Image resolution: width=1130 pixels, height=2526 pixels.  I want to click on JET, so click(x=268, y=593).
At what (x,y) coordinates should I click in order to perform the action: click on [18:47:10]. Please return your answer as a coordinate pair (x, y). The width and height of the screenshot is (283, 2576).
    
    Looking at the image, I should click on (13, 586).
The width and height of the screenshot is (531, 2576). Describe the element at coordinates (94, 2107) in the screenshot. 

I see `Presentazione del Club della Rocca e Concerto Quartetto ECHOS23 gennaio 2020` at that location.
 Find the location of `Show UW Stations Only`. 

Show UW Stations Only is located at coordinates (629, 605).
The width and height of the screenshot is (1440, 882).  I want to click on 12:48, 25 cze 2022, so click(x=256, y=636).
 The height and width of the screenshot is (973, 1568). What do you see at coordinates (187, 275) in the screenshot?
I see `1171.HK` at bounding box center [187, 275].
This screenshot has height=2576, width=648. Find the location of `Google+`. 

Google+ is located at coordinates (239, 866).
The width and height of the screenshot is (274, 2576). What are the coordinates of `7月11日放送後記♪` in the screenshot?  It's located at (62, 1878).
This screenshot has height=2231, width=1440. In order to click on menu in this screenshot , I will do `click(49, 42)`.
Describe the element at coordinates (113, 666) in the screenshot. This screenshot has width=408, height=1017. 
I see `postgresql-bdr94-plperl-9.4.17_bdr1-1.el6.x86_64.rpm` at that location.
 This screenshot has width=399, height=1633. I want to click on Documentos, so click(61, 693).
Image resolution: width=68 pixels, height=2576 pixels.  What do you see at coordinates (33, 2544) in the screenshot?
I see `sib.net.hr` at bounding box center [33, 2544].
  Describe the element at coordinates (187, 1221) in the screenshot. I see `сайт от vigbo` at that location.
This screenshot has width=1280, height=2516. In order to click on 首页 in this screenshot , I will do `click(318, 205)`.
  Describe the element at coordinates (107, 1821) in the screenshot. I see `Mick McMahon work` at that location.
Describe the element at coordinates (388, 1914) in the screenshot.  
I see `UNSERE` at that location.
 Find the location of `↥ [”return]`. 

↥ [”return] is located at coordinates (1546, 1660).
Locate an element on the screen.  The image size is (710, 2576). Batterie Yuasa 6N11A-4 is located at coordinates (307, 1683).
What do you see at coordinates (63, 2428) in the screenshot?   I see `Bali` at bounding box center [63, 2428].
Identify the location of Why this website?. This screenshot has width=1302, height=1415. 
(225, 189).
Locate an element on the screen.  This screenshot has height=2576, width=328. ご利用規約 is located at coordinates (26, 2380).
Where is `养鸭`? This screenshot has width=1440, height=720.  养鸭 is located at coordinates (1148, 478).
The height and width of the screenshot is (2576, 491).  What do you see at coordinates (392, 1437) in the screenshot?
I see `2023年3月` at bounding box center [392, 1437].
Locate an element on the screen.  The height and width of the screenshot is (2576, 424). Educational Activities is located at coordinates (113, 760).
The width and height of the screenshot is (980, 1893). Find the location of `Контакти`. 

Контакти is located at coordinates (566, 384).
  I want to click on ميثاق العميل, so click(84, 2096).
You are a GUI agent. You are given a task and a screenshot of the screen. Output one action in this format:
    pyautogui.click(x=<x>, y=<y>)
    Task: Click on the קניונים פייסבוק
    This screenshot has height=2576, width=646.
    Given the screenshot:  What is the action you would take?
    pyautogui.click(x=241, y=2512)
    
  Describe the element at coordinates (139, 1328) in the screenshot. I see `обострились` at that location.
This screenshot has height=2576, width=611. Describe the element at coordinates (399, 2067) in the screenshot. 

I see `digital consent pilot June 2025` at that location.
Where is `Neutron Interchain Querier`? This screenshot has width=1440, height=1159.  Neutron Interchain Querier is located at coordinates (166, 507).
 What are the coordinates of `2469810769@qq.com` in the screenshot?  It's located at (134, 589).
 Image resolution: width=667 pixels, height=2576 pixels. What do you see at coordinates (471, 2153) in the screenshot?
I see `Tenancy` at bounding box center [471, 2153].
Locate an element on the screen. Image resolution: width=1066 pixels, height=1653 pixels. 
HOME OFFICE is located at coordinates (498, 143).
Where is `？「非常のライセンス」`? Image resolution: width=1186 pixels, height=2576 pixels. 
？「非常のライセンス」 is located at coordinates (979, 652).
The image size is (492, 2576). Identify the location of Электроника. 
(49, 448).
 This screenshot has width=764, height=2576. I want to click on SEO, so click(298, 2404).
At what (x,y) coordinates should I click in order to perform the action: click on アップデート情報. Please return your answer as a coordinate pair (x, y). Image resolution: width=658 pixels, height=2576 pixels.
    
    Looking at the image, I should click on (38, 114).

> What to produce
Would you write out the listing above exactly, in full?

> Exercise result
Image resolution: width=1130 pixels, height=2526 pixels.  I want to click on JET, so click(x=268, y=593).
At what (x,y) coordinates should I click in order to perform the action: click on [18:47:10]. Please return your answer as a coordinate pair (x, y). The width and height of the screenshot is (283, 2576).
    
    Looking at the image, I should click on (13, 586).
The width and height of the screenshot is (531, 2576). Describe the element at coordinates (94, 2107) in the screenshot. 

I see `Presentazione del Club della Rocca e Concerto Quartetto ECHOS23 gennaio 2020` at that location.
 Find the location of `Show UW Stations Only`. 

Show UW Stations Only is located at coordinates (629, 605).
The width and height of the screenshot is (1440, 882).  I want to click on 12:48, 25 cze 2022, so click(x=256, y=636).
 The height and width of the screenshot is (973, 1568). What do you see at coordinates (187, 275) in the screenshot?
I see `1171.HK` at bounding box center [187, 275].
This screenshot has height=2576, width=648. Find the location of `Google+`. 

Google+ is located at coordinates (239, 866).
The width and height of the screenshot is (274, 2576). What are the coordinates of `7月11日放送後記♪` in the screenshot?  It's located at (62, 1878).
This screenshot has height=2231, width=1440. In order to click on menu in this screenshot , I will do `click(49, 42)`.
Describe the element at coordinates (113, 666) in the screenshot. This screenshot has width=408, height=1017. 
I see `postgresql-bdr94-plperl-9.4.17_bdr1-1.el6.x86_64.rpm` at that location.
 This screenshot has width=399, height=1633. I want to click on Documentos, so click(61, 693).
Image resolution: width=68 pixels, height=2576 pixels.  What do you see at coordinates (33, 2544) in the screenshot?
I see `sib.net.hr` at bounding box center [33, 2544].
  Describe the element at coordinates (187, 1221) in the screenshot. I see `сайт от vigbo` at that location.
This screenshot has width=1280, height=2516. In order to click on 首页 in this screenshot , I will do `click(318, 205)`.
  Describe the element at coordinates (107, 1821) in the screenshot. I see `Mick McMahon work` at that location.
Describe the element at coordinates (388, 1914) in the screenshot.  
I see `UNSERE` at that location.
 Find the location of `↥ [”return]`. 

↥ [”return] is located at coordinates (1546, 1660).
Locate an element on the screen.  The image size is (710, 2576). Batterie Yuasa 6N11A-4 is located at coordinates (307, 1683).
What do you see at coordinates (63, 2428) in the screenshot?   I see `Bali` at bounding box center [63, 2428].
Identify the location of Why this website?. This screenshot has width=1302, height=1415. 
(225, 189).
Locate an element on the screen.  This screenshot has height=2576, width=328. ご利用規約 is located at coordinates (26, 2380).
Where is `养鸭`? This screenshot has width=1440, height=720.  养鸭 is located at coordinates (1148, 478).
The height and width of the screenshot is (2576, 491).  What do you see at coordinates (392, 1437) in the screenshot?
I see `2023年3月` at bounding box center [392, 1437].
Locate an element on the screen.  The height and width of the screenshot is (2576, 424). Educational Activities is located at coordinates (113, 760).
The width and height of the screenshot is (980, 1893). Find the location of `Контакти`. 

Контакти is located at coordinates (566, 384).
  I want to click on ميثاق العميل, so click(84, 2096).
You are a GUI agent. You are given a task and a screenshot of the screen. Output one action in this format:
    pyautogui.click(x=<x>, y=<y>)
    Task: Click on the קניונים פייסבוק
    This screenshot has height=2576, width=646.
    Given the screenshot:  What is the action you would take?
    pyautogui.click(x=241, y=2512)
    
  Describe the element at coordinates (139, 1328) in the screenshot. I see `обострились` at that location.
This screenshot has height=2576, width=611. Describe the element at coordinates (399, 2067) in the screenshot. 

I see `digital consent pilot June 2025` at that location.
Where is `Neutron Interchain Querier`? This screenshot has width=1440, height=1159.  Neutron Interchain Querier is located at coordinates (166, 507).
 What are the coordinates of `2469810769@qq.com` in the screenshot?  It's located at (134, 589).
 Image resolution: width=667 pixels, height=2576 pixels. What do you see at coordinates (471, 2153) in the screenshot?
I see `Tenancy` at bounding box center [471, 2153].
Locate an element on the screen. Image resolution: width=1066 pixels, height=1653 pixels. 
HOME OFFICE is located at coordinates (498, 143).
Where is `？「非常のライセンス」`? Image resolution: width=1186 pixels, height=2576 pixels. 
？「非常のライセンス」 is located at coordinates (979, 652).
The image size is (492, 2576). Identify the location of Электроника. 
(49, 448).
 This screenshot has width=764, height=2576. I want to click on SEO, so click(298, 2404).
At what (x,y) coordinates should I click in order to perform the action: click on アップデート情報. Please return your answer as a coordinate pair (x, y). Image resolution: width=658 pixels, height=2576 pixels.
    
    Looking at the image, I should click on (38, 114).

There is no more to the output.